The Militant(logo) 
    Vol.62/No.32           September 14, 1998 
 
 
London Moves To Restrict Rights In Ireland And Britain  

BY PAUL DAVIES
MANCHESTER, England - The British government of Prime Minister Anthony Blair announced a new package of repressive laws September 2 as part of its attempts to undermine the democratic rights of working people in Britain and to shore up London's rule in the north of Ireland.

The new legislation will give the courts the power to use the opinion of a police officer as evidence to convict someone of membership in a banned organization. It will also give the courts the power to seize the goods and property of anyone convicted of belonging to a proscribed organization, and will make it a criminal offense under British law to conspire to commit an offense while in another country. The proposed legislation also restricts the right to silence for those arrested on suspicion of "terrorism."

Blair boasted that "we will have the toughest antiterrorist measures in the whole island of Ireland that we have ever seen," referring to simultaneous plans by the Irish government to also restrict democratic rights in the Irish Republic. The government of the Republic of Ireland under Bertie Ahern will give cops the power to interrogate suspects for up to four days and will increase the protection offered to those who testify in court on behalf of the police.

Martin McGuinness, Sinn Fein member of Parliament for Mid- Ulster, condemned the new proposals as "internment under another guise." Internment without trial was a policy widely used by the British government in the 1970s to try to break the struggle to end British rule in Northern Ireland. Thousands were routinely interned and subject to beatings and various forms of torture.

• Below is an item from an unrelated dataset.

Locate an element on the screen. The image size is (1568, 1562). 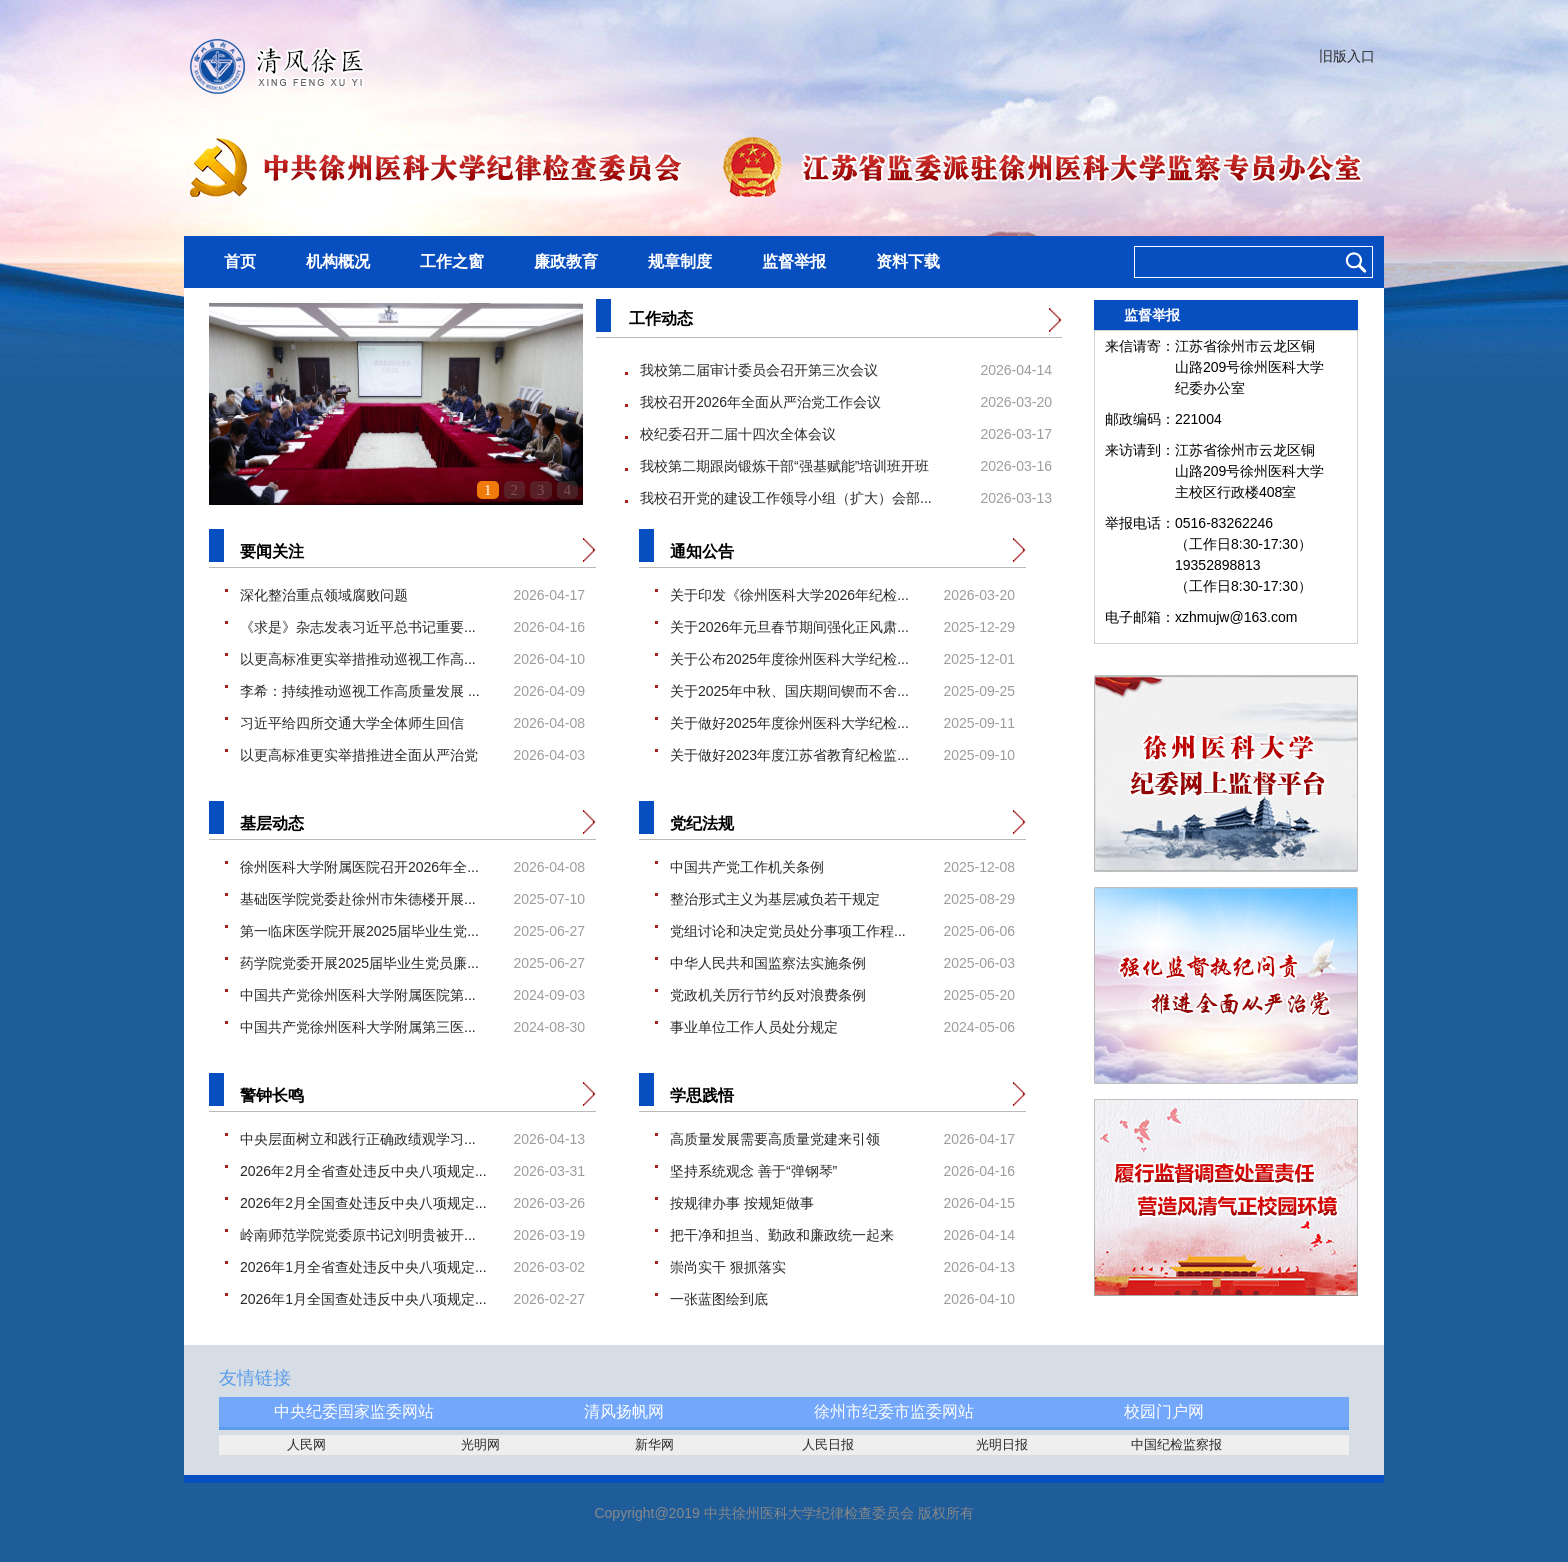 《求是》杂志发表习近平总书记重要... is located at coordinates (358, 627).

McGuinness, whose party is leading the fight for a free, united Ireland, stated, "Repressive legislation, like that previously introduced, is wrong and only succeeds in creating the conditions for a litany of miscarriages of justice."

Martin O'Brien of the Committee for the Administration of Justice commented, "To convict someone solely on the word of a police officer and the accused's own silence is in breach of the right to a fair trial.... The extensive use of emergency powers has allowed the RUC [Royal Ulster Constabulary] to effectively intern suspects by remand; the consequences of allowing the RUC the choice of who to convict is even starker." The RUC is the pro-British police force in Northern Ireland.

The bill allows the government a sweeping definition of those that it wishes to ban, including organizations that they claim are "promoting or encouraging" terrorism.

Writing in the Irish republican newspaper An Phoblacht, Sinn Fein councilor Mary Nelis commented on British and Irish government claims that the repressive measures are aimed at those who carried out a recent car bombing in the town of Omagh. "Blair and Ahern know, as we do, that those responsible for Omagh...are finished in this country," she wrote. "But the legislation will only serve to give increased powers to those who are not finished in this country, the British Intelligence Services... the RUC and the No unionists," who voted against the so-called Good Friday Agreement. The term "unionist" is used for those who support the continued "union" of Northern Ireland with the United Kingdom.

"The net results of this situation," Nelis continued, "will be to set Irish people against each other through North/South cooperation in collusion, spies, `dirty tricks' operations, felon baiting, and shifting the onus of blame from the government onto the people."

Some members of the British Parliament have raise doubts about the contents of the proposed new laws. Former Labour Northern Ireland spokesman Kevin McNamara has indicated that he intends to propose amendments to the bill.

The new attacks on democratic rights come in the face of continuing gains won by nationalists. The British government's Parades Commission was forced to ban a march by ultrarightist Ian Paisley along the nationalist Garvaghy Road on August 15 and to prohibit a march by a similar organization, the "Black Perceptory," through the village of Dunloy on the same day.

The release of political prisoners, including many republicans convicted in non-jury Diplock courts, will begin September 7, despite calls from some Unionist and Conservative Party politicians that the releases be suspended following the Omagh bombing.

The new British government legislation will be debated as U.S. president William Clinton visits Northern Ireland. Commenting on the visit, Brendan O'Neill from the Catholic neighborhood of Andersonstown in west Belfast said, "People say [Clinton] is the most powerful person in the world, but it's something that the people of Northern Ireland or Ireland must sort out, not him."

Paul Davies is a member of the Amalgamated Engineering and Electrical Workers Union in Manchester.